Depois do clássico, o jogador desabafou. Afirmou que não se deixa incomodar pela opinião de outras pessoas e valorizou o próprio desempenho no clube.

– A gente não tem controle sobre o que o outro pensa. Eu tenho controle no que acredito, no que faço no dia a dia. Eu me dedico, não fico aparecendo em rede social para torcedor, não é meu perfil. As pessoas que estão ali no dia a dia sabem o profissional que eu sou – afirmou o jogador.

– Não fico perdendo tempo vendo essas coisas, não acrescenta nada. Chego em casa, boto a cabeça no travesseiro, estou dando meu melhor. Eu me sinto privilegiado de ter jogado só em times grandes. Qualidade eu tenho, senão não estaria no São Paulo – completou Alisson.

Desde a chegada de Dorival Júnior, foi titular em 14 jogos e só ficou fora de campo em dois – em outros sete, entrou durante a partida.

O técnico tem elogiado a versatilidade de Alisson e tem estimulado que ele treine e atue também como segundo volante, como contra o Palmeiras, na última quinta.

– Tive conversa com o Lucas (Silvestre), auxiliar, dizendo que tinha dificuldade de jogar pela direita, onde joguei quatro anos no Grêmio, mas de forma diferente.

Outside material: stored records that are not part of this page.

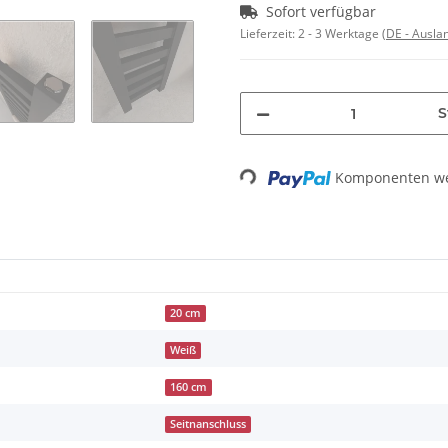
Sofort verfügbar
Lieferzeit:
2 - 3 Werktage
(DE - Ausla
S
Loading...
Komponenten wer
20 cm
Weiß
160 cm
Seitnanschluss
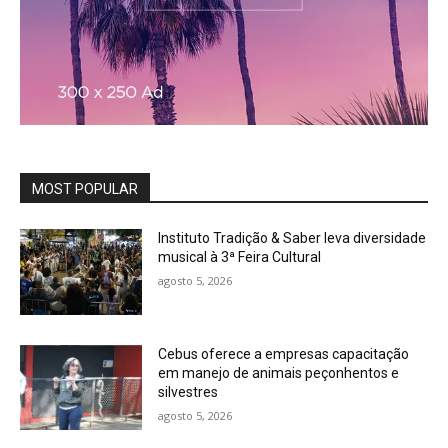
MOST POPULAR
Instituto Tradição & Saber leva diversidade
musical à 3ª Feira Cultural
agosto 5, 2026
Cebus oferece a empresas capacitação
em manejo de animais peçonhentos e
silvestres
agosto 5, 2026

Deixei bem aberto, falei que tinha jogadores que poderiam fazer melhor a função. Ele me deixou bem à vontade – contou Alisson.

– Venho conversando com jogadores que fazem a função, concentro com o Pablo (Maia), ele vem me orientando. O Rafinha também pega no meu pé. Venho me adaptando, conversando com o Dorival sobre a função.